I was stunned. Stunned. It never entered my mind that what we saw was anything other than a bear. I know what tipped me over into my pseudo reality. The presence of the small gathering crowd, all looking in the same direction. It made me see what it was I wanted to see all along. After all, SEVERAL people couldn't be wrong. One or two, maybe. Three teen girls, certainly. But a little crowd looking expectantly? Never. Except that it was, most assuredly, wrong.
Some in the group didn't give up the dream as easily as we did. My sister heard a lady ask her husband if the bear was playing dead. He dryly informed her that he didn't think that bears did that.

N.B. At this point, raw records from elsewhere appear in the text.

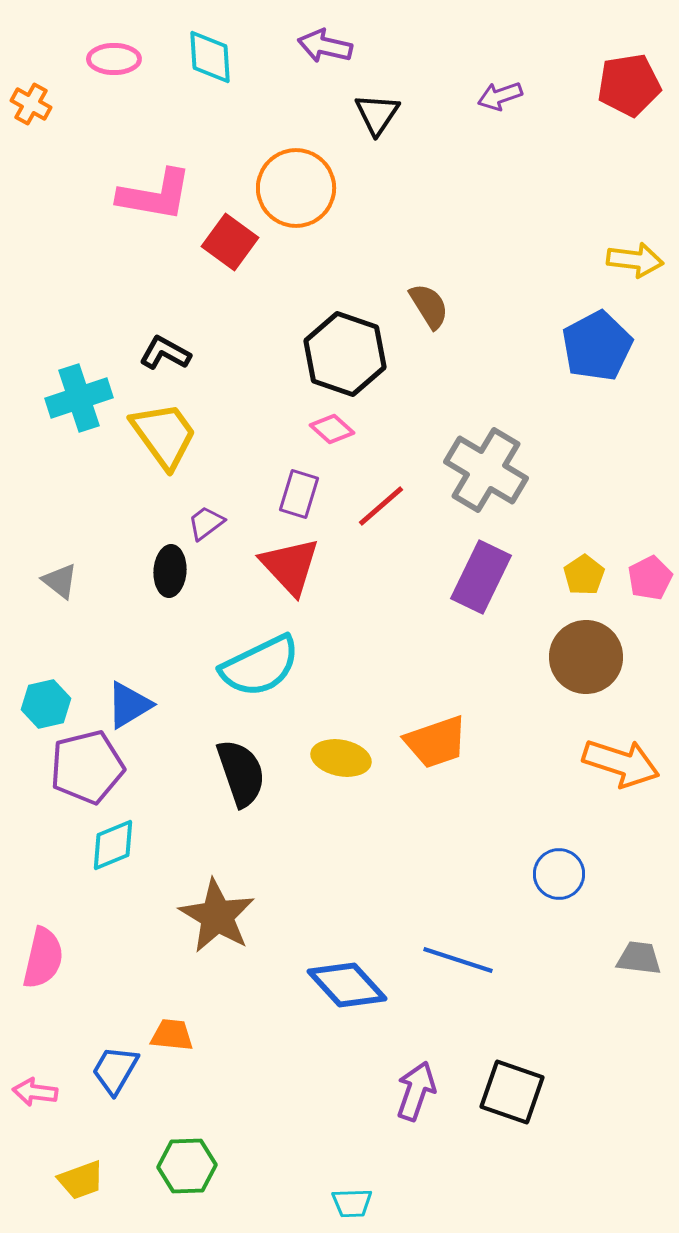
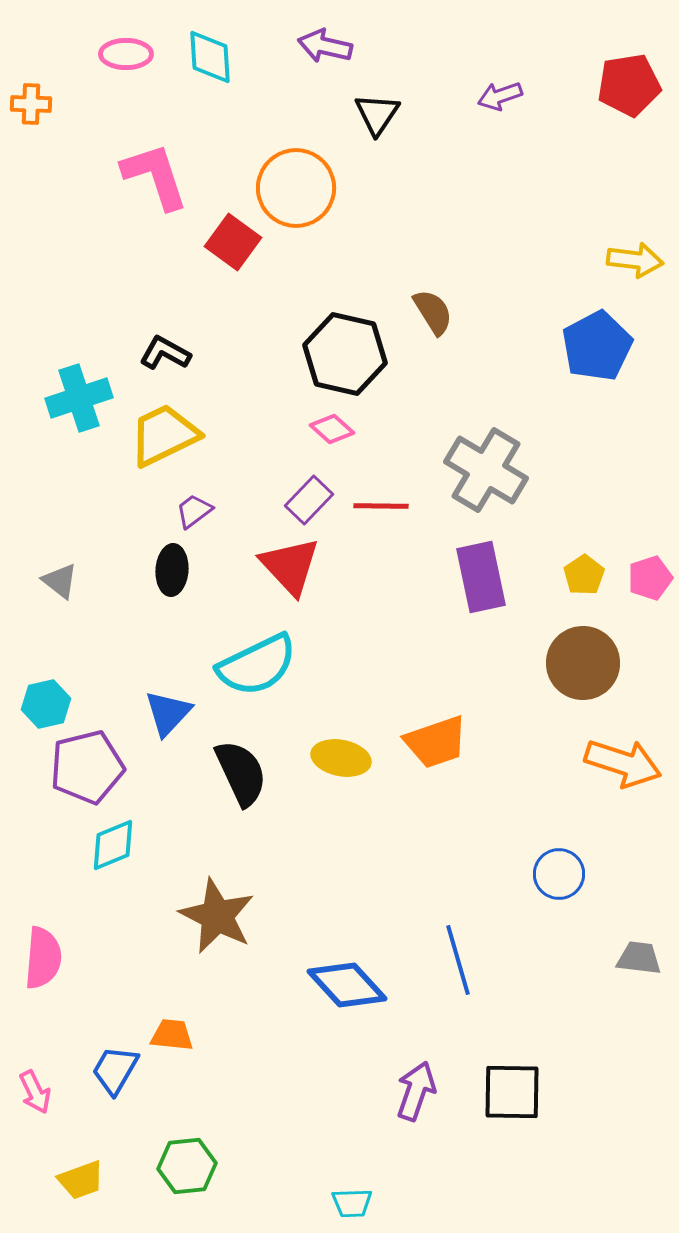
pink ellipse at (114, 59): moved 12 px right, 5 px up
orange cross at (31, 104): rotated 27 degrees counterclockwise
pink L-shape at (155, 195): moved 19 px up; rotated 118 degrees counterclockwise
red square at (230, 242): moved 3 px right
brown semicircle at (429, 306): moved 4 px right, 6 px down
black hexagon at (345, 354): rotated 6 degrees counterclockwise
yellow trapezoid at (164, 435): rotated 80 degrees counterclockwise
purple rectangle at (299, 494): moved 10 px right, 6 px down; rotated 27 degrees clockwise
red line at (381, 506): rotated 42 degrees clockwise
purple trapezoid at (206, 523): moved 12 px left, 12 px up
black ellipse at (170, 571): moved 2 px right, 1 px up
purple rectangle at (481, 577): rotated 38 degrees counterclockwise
pink pentagon at (650, 578): rotated 9 degrees clockwise
brown circle at (586, 657): moved 3 px left, 6 px down
cyan semicircle at (260, 666): moved 3 px left, 1 px up
blue triangle at (129, 705): moved 39 px right, 8 px down; rotated 16 degrees counterclockwise
orange arrow at (621, 763): moved 2 px right
black semicircle at (241, 773): rotated 6 degrees counterclockwise
brown star at (217, 916): rotated 4 degrees counterclockwise
pink semicircle at (43, 958): rotated 8 degrees counterclockwise
blue line at (458, 960): rotated 56 degrees clockwise
pink arrow at (35, 1092): rotated 123 degrees counterclockwise
black square at (512, 1092): rotated 18 degrees counterclockwise
green hexagon at (187, 1166): rotated 4 degrees counterclockwise
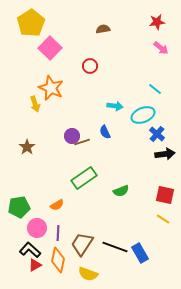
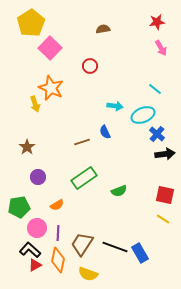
pink arrow: rotated 21 degrees clockwise
purple circle: moved 34 px left, 41 px down
green semicircle: moved 2 px left
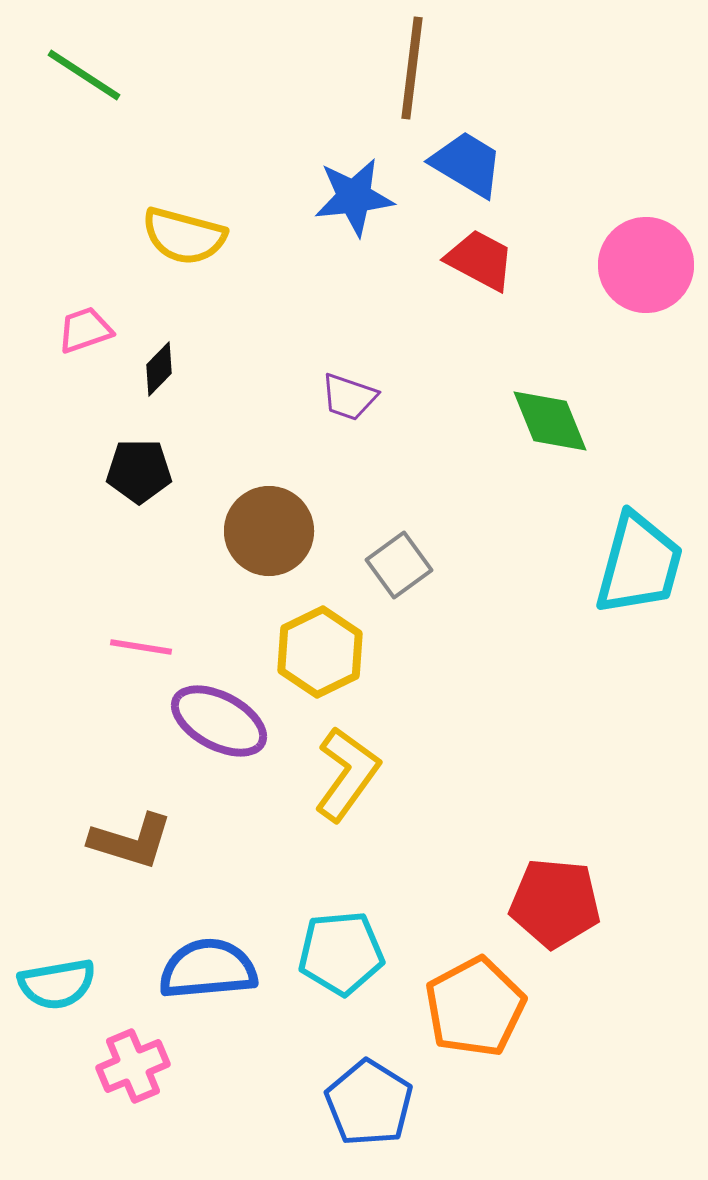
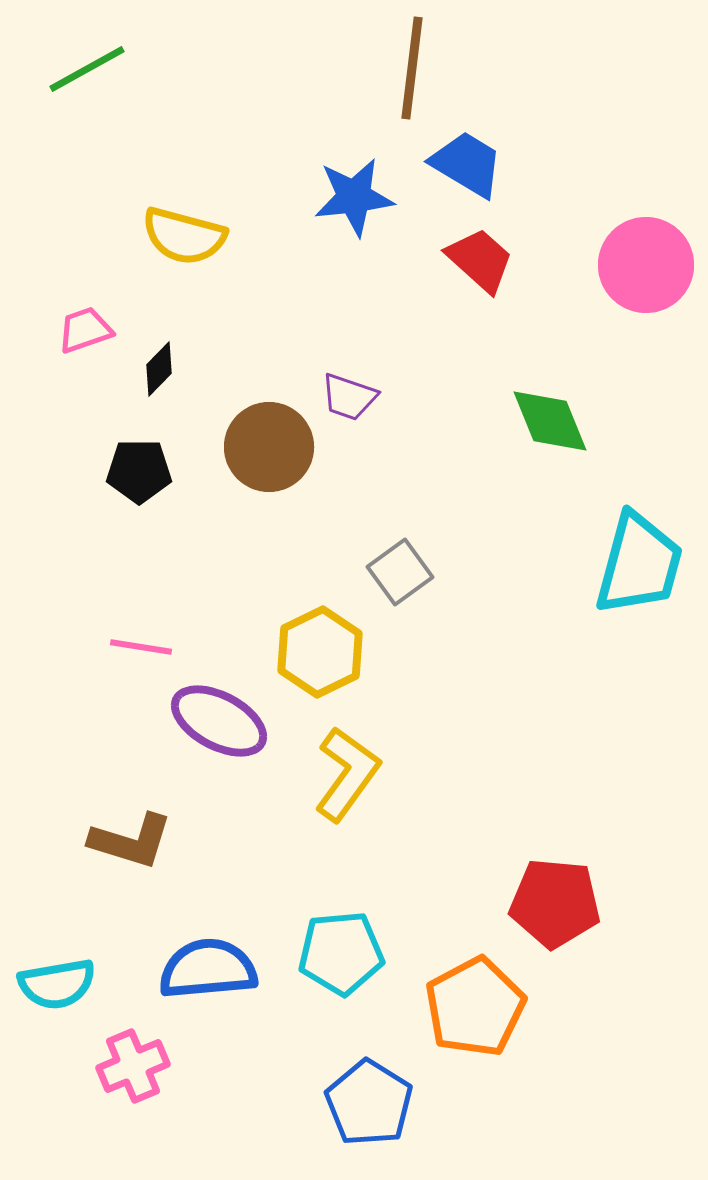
green line: moved 3 px right, 6 px up; rotated 62 degrees counterclockwise
red trapezoid: rotated 14 degrees clockwise
brown circle: moved 84 px up
gray square: moved 1 px right, 7 px down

The point of my story, which we will be laughing about for many years, is that it opened my eyes to something we are all susceptible to, even in the spiritual realm where natural laws are very, very often suspended. We will frequently see what it is that we want to see, particularly if others are "seeing" it too.
How do we veer away from errant group-thinking about God, His world, our circumstances? By knowing who it is that we have believed, as the scriptures say. Jesus said quite clearly in John 10:27 that "My sheep hear my voice, and I know them, and they follow me." (Holy Bible, English Standard Version) That's pretty straightforward. I CAN know Jesus so well that His voice is very familiar to me. And, instead of fervently urging my brother-in-law to let me out of the van to see a non-existent bear (I mean this metaphorically), I can calmly walk the path laid out for me since long before I was on the earth. I'm pumped by John 10:14, which says "I am the good shepherd. I know my own and my own know me." (ESV)
Our experiences with God are not going to be less exciting, less colorful, less anything if we let go of expectations, stop following popular theology and look deeply at what God is showing us personally. I submit to you the exact opposite will be true. If I have learned nothing else in my fifty-one years, I know this: life with the Lord is the most interesting, fulfilling and life-giving adventure a human heart can know.